EXERCISE:
Word for word, retype the lines from the one containing "他のデータベースで探す (921, 302)" to the last line of the data below, both ends included.

(Collected data entries)
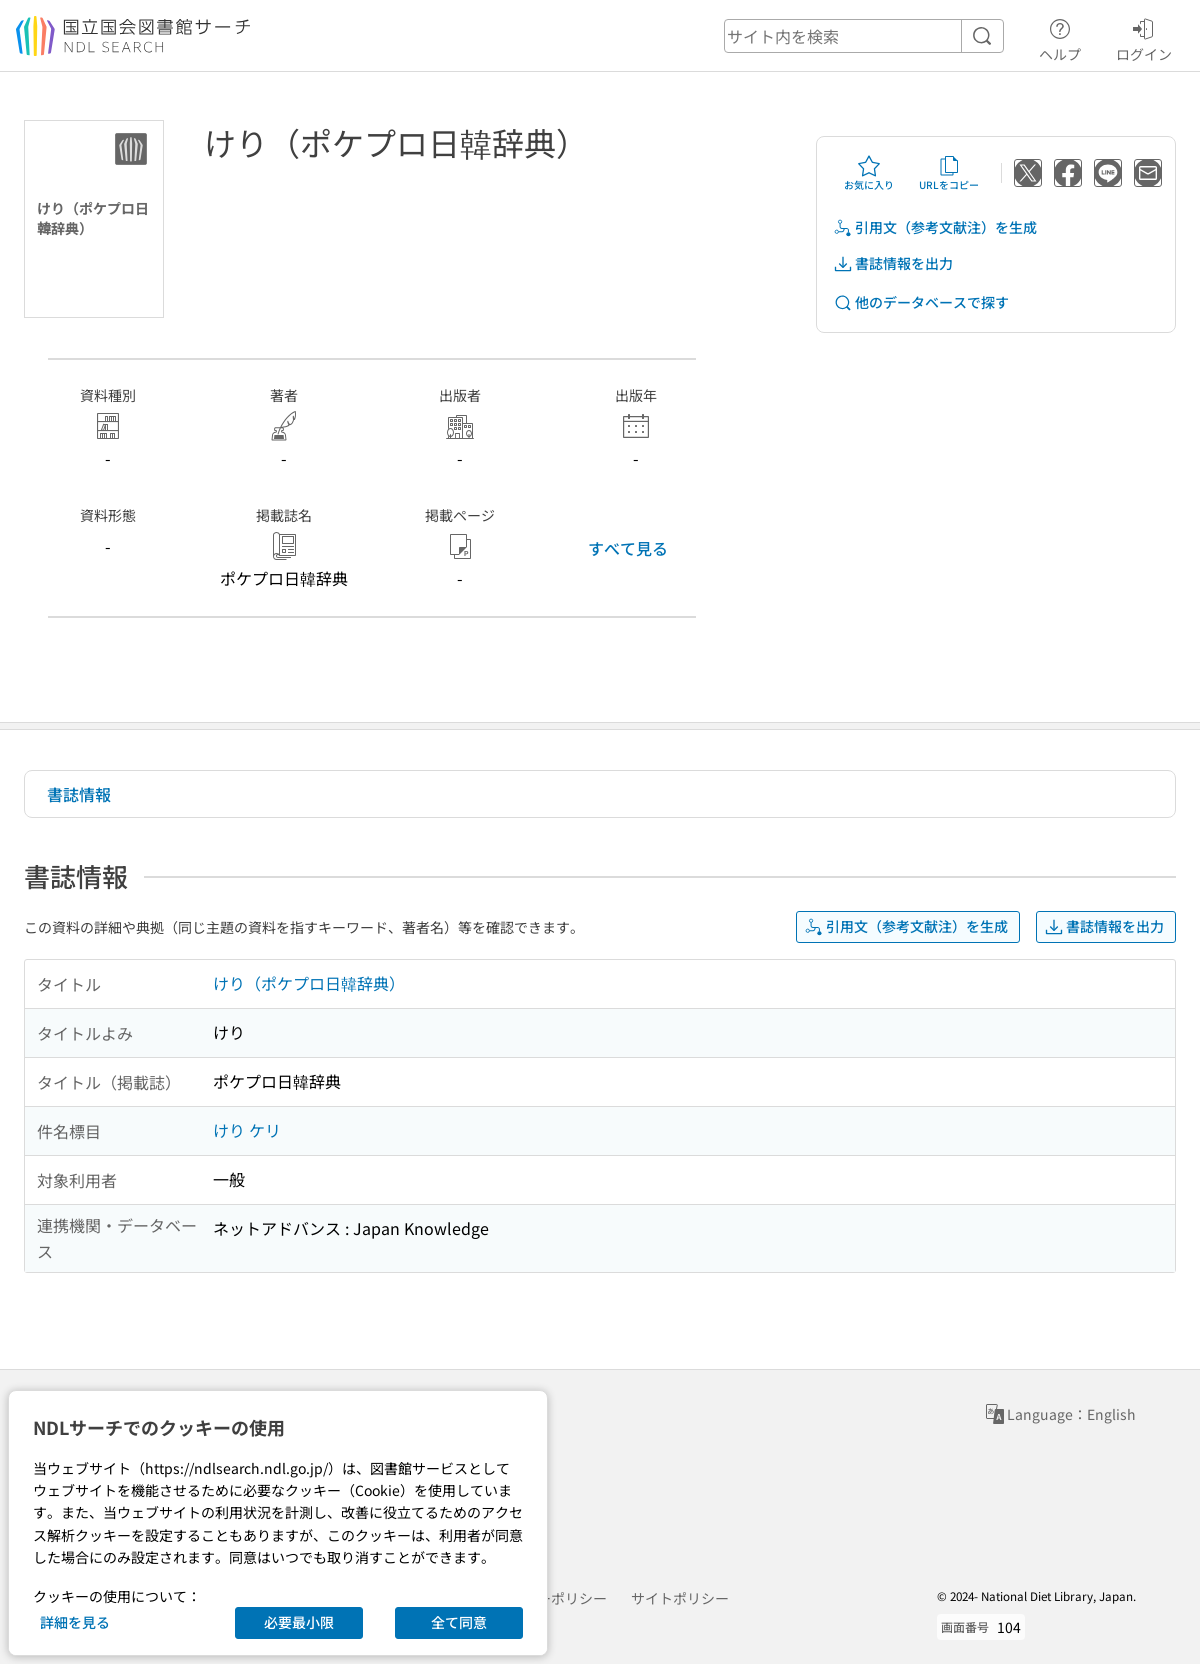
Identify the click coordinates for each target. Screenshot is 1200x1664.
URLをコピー (949, 173)
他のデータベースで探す (921, 302)
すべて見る (628, 548)
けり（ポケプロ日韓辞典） (309, 983)
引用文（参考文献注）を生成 (935, 227)
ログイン (1144, 37)
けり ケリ (247, 1130)
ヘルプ (1060, 37)
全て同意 (459, 1622)
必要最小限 (299, 1622)
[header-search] (864, 36)
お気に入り (869, 173)
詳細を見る (75, 1622)
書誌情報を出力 (893, 263)
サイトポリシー (680, 1598)
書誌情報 (79, 794)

RESPONSE AREA:
他のデータベースで探す (921, 302)
すべて見る (628, 548)
けり（ポケプロ日韓辞典） (309, 983)
引用文（参考文献注）を生成 (935, 227)
ログイン (1144, 37)
けり ケリ (247, 1130)
ヘルプ (1060, 37)
全て同意 (459, 1622)
必要最小限 (299, 1622)
[header-search] (864, 36)
お気に入り (869, 173)
詳細を見る (75, 1622)
書誌情報を出力 (893, 263)
サイトポリシー (680, 1598)
書誌情報 (79, 794)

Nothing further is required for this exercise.